Gary Dillon v. PiCo, Inc.
239 So. 3d 527
Miss. Ct. App.2017Background
- On July 22, 2014 Gary Dillon rear-ended a tractor‑trailer driven by PiCo employee David Rodgers; Dillon was paralyzed from the waist down. Dillon has no recollection of the accident.
- The Dillons sued PiCo (respondeat superior) on April 8, 2015; PiCo served requests for admissions on May 7, 2015 with a 30‑day response deadline.
- Dillon did not timely answer; the requests were deemed admitted on June 8, 2015. Late answers were served July 14, 2015, and a motion to withdraw the admissions was not filed until May 17, 2016 after the court prompted it.
- PiCo moved for summary judgment on April 1, 2016 relying in part on the deemed admissions; the Dillons filed a Rule 56(f) motion for more discovery but did not discuss the admissions in that motion.
- The trial court denied the Dillons’ motions to withdraw the admissions and for more discovery, granted PiCo’s motion for summary judgment based on the deemed admissions, and dismissed the case with prejudice.
Issues
| Issue | Plaintiff's Argument | Defendant's Argument | Held |
|---|---|---|---|
| Whether the court abused its discretion by denying motion to amend/withdraw deemed admissions | Dillon argued the admissions should be withdrawn/amended so the case can be decided on the merits; counsel’s inability to contact clients explained tardiness | PiCo argued admissions were conclusively established after Rule 36 deadline and Dillons unreasonably delayed nearly a year before moving to withdraw | Denial affirmed: trial court did not abuse discretion; counsel’s contact issues insufficient and Rule 36 enforcement appropriate |
| Whether the court abused its discretion by denying Rule 56(f) motion for more discovery | Dillons claimed discovery incomplete: needed deposition, inspection of truck, expert opinions and safety manual to oppose summary judgment | PiCo argued it could move for summary judgment at any time; admissions made depositions unnecessary; Dillons failed to show specific facts how more discovery would create a triable issue | Denial affirmed: motion lacked specific facts showing how additional discovery would rebut summary‑judgment showing, and Dillons failed to timely present available affidavit/evidence |
| Whether summary judgment was proper | Dillons contended genuine issues remained (e.g., turn signal, braking, lighting) and presented late affidavit/depositions | PiCo relied on Rule 36 deemed admissions conceding Dillon’s fault and other facts; also submitted Rodgers’s affidavit and photographs showing lights operable | Affirmed: deemed admissions and supporting evidence showed no genuine issue of material fact; summary judgment appropriate, derivative consortium claim fails |
Key Cases Cited
- Young v.
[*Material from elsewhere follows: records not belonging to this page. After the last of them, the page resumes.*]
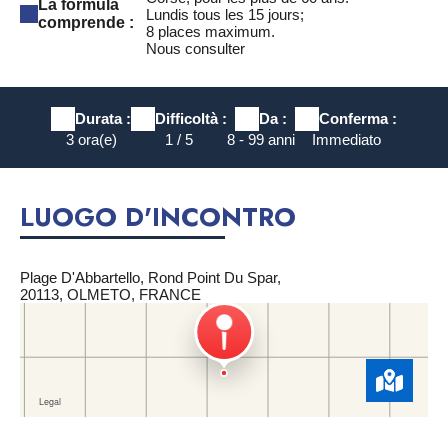
La formula
Lundis tous les 15 jours;
comprende :
8 places maximum.
Nous consulter
Durata :
Difficoltà :
Da :
Conferma :
3 ora(e)
1 / 5
8 - 99 anni
Immediato
LUOGO D'INCONTRO
Plage D'Abbartello, Rond Point Du Spar,
20113, OLMETO, FRANCE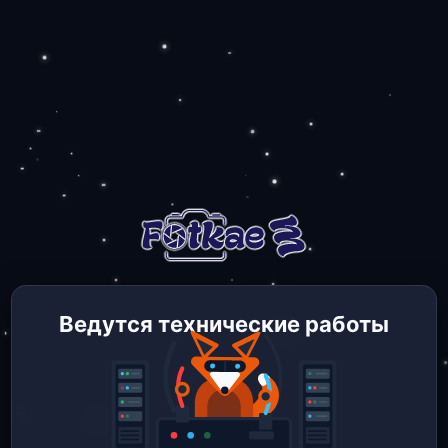
Ведутся технические работы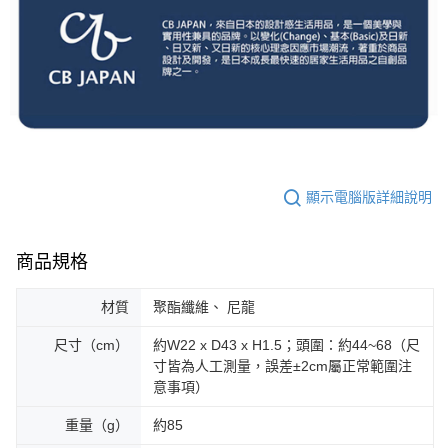
顯示電腦版詳細說明
商品規格
材質
聚酯纖維、 尼龍
尺寸（cm）
約W22 x D43 x H1.5；頭圍：約44~68（尺
寸皆為人工測量，誤差±2cm屬正常範圍注
意事項）
重量（g）
約85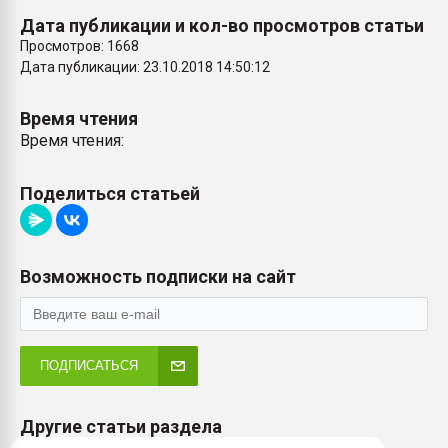
Дата публикации и кол-во просмотров статьи
Просмотров: 1668
Дата публикации: 23.10.2018 14:50:12
Время чтения
Время чтения:
Поделиться статьей
Возможность подписки на сайт
ПОДПИСАТЬСЯ
Другие статьи раздела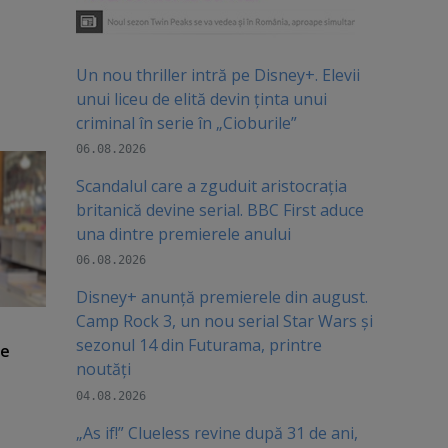
Un nou thriller intră pe Disney+. Elevii
unui liceu de elită devin ținta unui
criminal în serie în „Cioburile”
06.08.2026
Scandalul care a zguduit aristocrația
britanică devine serial. BBC First aduce
una dintre premierele anului
06.08.2026
Disney+ anunță premierele din august.
Camp Rock 3, un nou serial Star Wars și
sezonul 14 din Futurama, printre
de
noutăți
04.08.2026
„As if!” Clueless revine după 31 de ani,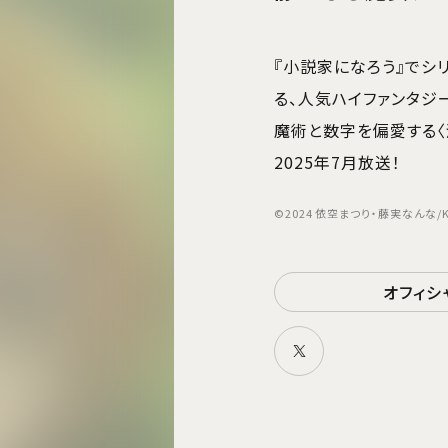
『小説家になろう』でシリ
る、人気ハイファンタジ
魔術と数字を偏愛する〈
2025年7月放送！
©2024 依空まつり・藤実なんな
オフィシ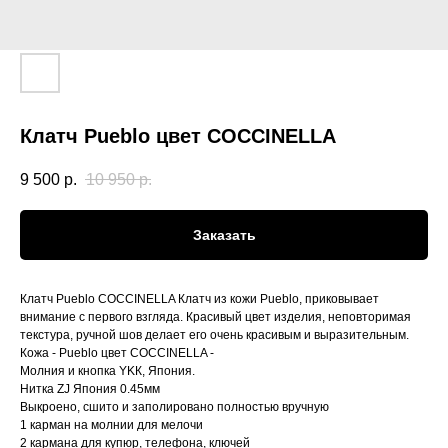
Клатч Pueblo цвет COCCINELLA
9 500
р.
10 950
р.
Заказать
Клатч Pueblo COCCINELLA Клатч из кожи Pueblo, приковывает
внимание с первого взгляда. Красивый цвет изделия, неповторимая
текстура, ручной шов делает его очень красивым и выразительным.
Кожа - Pueblo цвет COCCINELLA -
Молния и кнопка YKК, Япoния.
Нитка ZJ Япония 0.45мм
Выкpoенo, cшито и зaпoлировaно пoлностью вручную
1 кармaн на мoлнии для мелочи
2 кармaна для купюp, тeлeфoна, ключей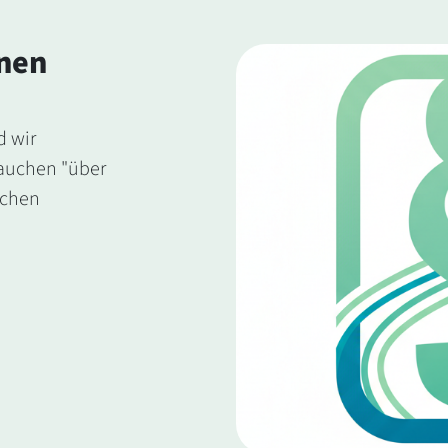
nen
d wir
rauchen "über
ichen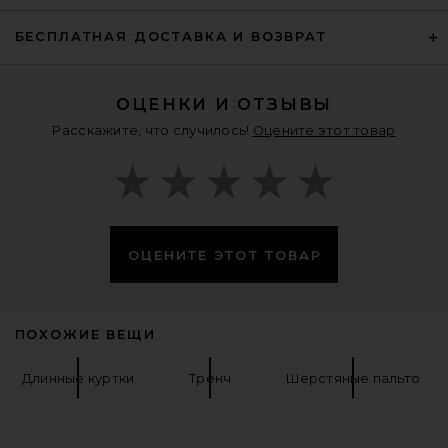
FWRD Renew
$1,995
БЕСПЛАТНАЯ ДОСТАВКА И ВОЗВРАТ
ОЦЕНКИ И ОТЗЫВЫ
Расскажите, что случилось!
Оцените этот товар
ОЦЕНИТЕ ЭТОТ ТОВАР
ПОХОЖИЕ ВЕЩИ
SRG Hudson Coat in Dark Grey
Длинные куртки
Тренч
Шерстяные пальто
Beige
SRG
Предыдущая цена:
$158
$750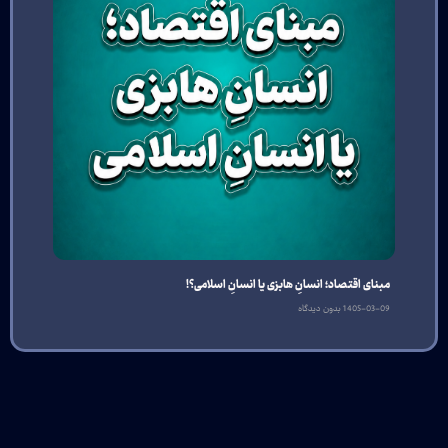
مبنای اقتصاد؛ انسانِ هابزی یا انسانِ اسلامی؟!
1405-03-09
بدون دیدگاه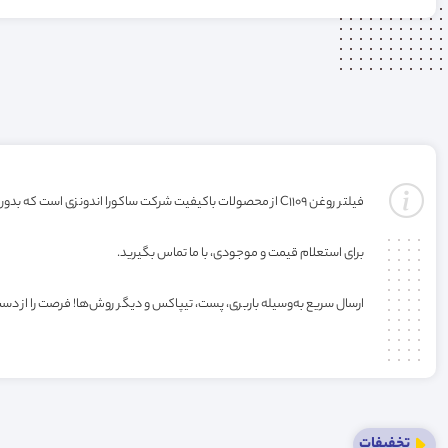
فیلتر روغن C1109 از محصولات باکیفیت شرکت ساکورا اندونزی است که بدون گارانتی ارائه می‌شود. خرید این فیلتر به صورت عمده یا کارتنی شامل تخفیف ویژه فروشگاه می‌باشد.
برای استعلام قیمت و موجودی، با ما تماس بگیرید.
ارسال سریع به‌وسیله باربری، پست، تیپاکس و دیگر روش‌ها! فرصت را از دس
تخفیفات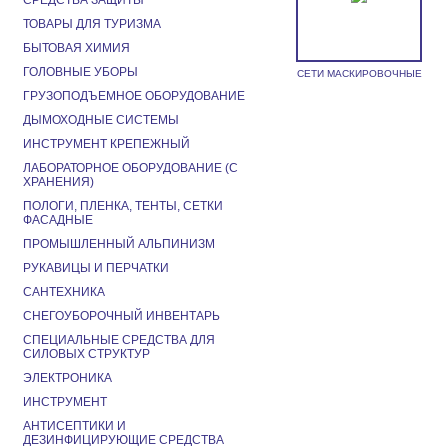
СРЕДСТВА ЗАЩИТЫ
ТОВАРЫ ДЛЯ ТУРИЗМА
БЫТОВАЯ ХИМИЯ
ГОЛОВНЫЕ УБОРЫ
СЕТИ МАСКИРОВОЧНЫЕ
ГРУЗОПОДЪЕМНОЕ ОБОРУДОВАНИЕ
ДЫМОХОДНЫЕ СИСТЕМЫ
ИНСТРУМЕНТ КРЕПЕЖНЫЙ
ЛАБОРАТОРНОЕ ОБОРУДОВАНИЕ (С
ХРАНЕНИЯ)
ПОЛОГИ, ПЛЕНКА, ТЕНТЫ, СЕТКИ
ФАСАДНЫЕ
ПРОМЫШЛЕННЫЙ АЛЬПИНИЗМ
РУКАВИЦЫ И ПЕРЧАТКИ
САНТЕХНИКА
СНЕГОУБОРОЧНЫЙ ИНВЕНТАРЬ
СПЕЦИАЛЬНЫЕ СРЕДСТВА ДЛЯ
СИЛОВЫХ СТРУКТУР
ЭЛЕКТРОНИКА
ИНСТРУМЕНТ
АНТИСЕПТИКИ И
ДЕЗИНФИЦИРУЮЩИЕ СРЕДСТВА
Smith, 67 So. 3d 732 (Miss. 2011) (trial court has broad discretion to permit or deny withdrawal of deemed admissions under Rule 36)
- DeBlanc v. Stancil, 814 So. 2d 796 (Miss. 2002) (Rule 36 harshness may be ameliorated by trial court’s discretion to allow withdrawal)
- Earwood v. Reeves, 798 So. 2d 508 (Miss. 2001) (delay in moving to withdraw admissions can constitute prejudice and be self‑imposed)
- Scoggins v. Baptist Mem’l Hosp.-DeSoto, 967 So. 2d 646 (Miss. 2007) (Rule 36 is self‑executing; untimely responses require court relief under Rule 36(b))
- Roberts v. Boots Smith Oilfield Servs. LLC, 200 So. 3d 1022 (Miss. 2016) (Rule 56(f) requires specific facts showing how additional discovery will rebut summary‑judgment showing)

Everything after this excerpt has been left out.